Why would anyone do such a thing, Cheese asks, with considerably more wit and swearing? (Seriously. Go read this thing the next time you're reading the internet on a device that doesn't have profanity filters enabled or any connection to your employer.) In short, it's because we get more out of work than just a paycheck.
Like what, you might ask?
1. Social connection.
Cheese points out that it's hard to make friends after you're out of school, and work is one place to do it. Even if you don't fall madly in platonic love with your co-workers, humans need company. Ask any unemployed person or freelancer, and they'll tell you: when people are alone too much, they start to get weird.

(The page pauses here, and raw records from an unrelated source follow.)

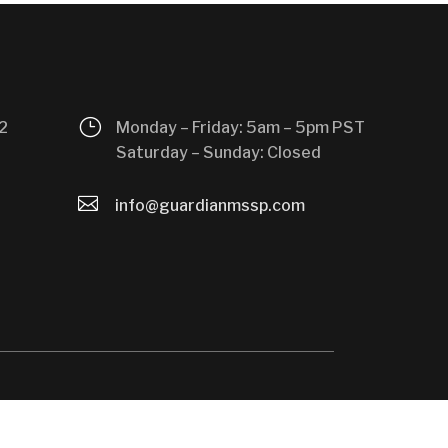
}
2
Monday – Friday: 5am – 5pm PST
Saturday – Sunday: Closed

info@guardianmssp.com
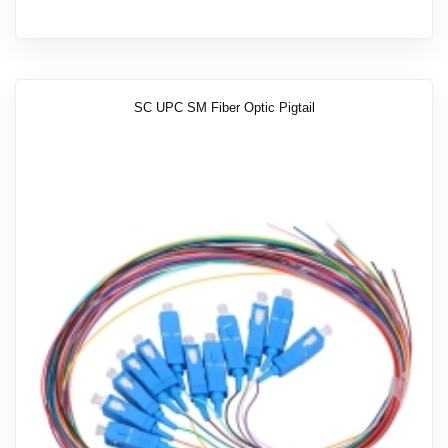
SC UPC SM Fiber Optic Pigtail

What would you do if you didn't have to do anything? If you said "nothing," you're in good company. But doing nothing at all -- or even just doing whatever you want, whenever you want -- gets old fast. Having to show up at a certain time and do things because they're required builds discipline, which makes it easier to do everything else that makes you a healthy, happy person, from eating well to exercising, to keeping a regular sleep schedule.
3. A sense of identity.
Quick: who are you? We bet your job title or at least your field came up in the first five words. You're not just your job, of course, but what you do becomes a big part of who you are, at least eventually.
Now, if after considering all of that, you realize that you hate everyone you work with, have a daily schedule that's the opposite of how your brain and body chemistry work, and can't stand the idea of identifying yourself as Job Title X or Y, then it might be time to rethink your career track.
Not everyone can do what they love, but everyone should at least try to like what they do. If your current job isn't fitting that need, start making plans to change to something that does.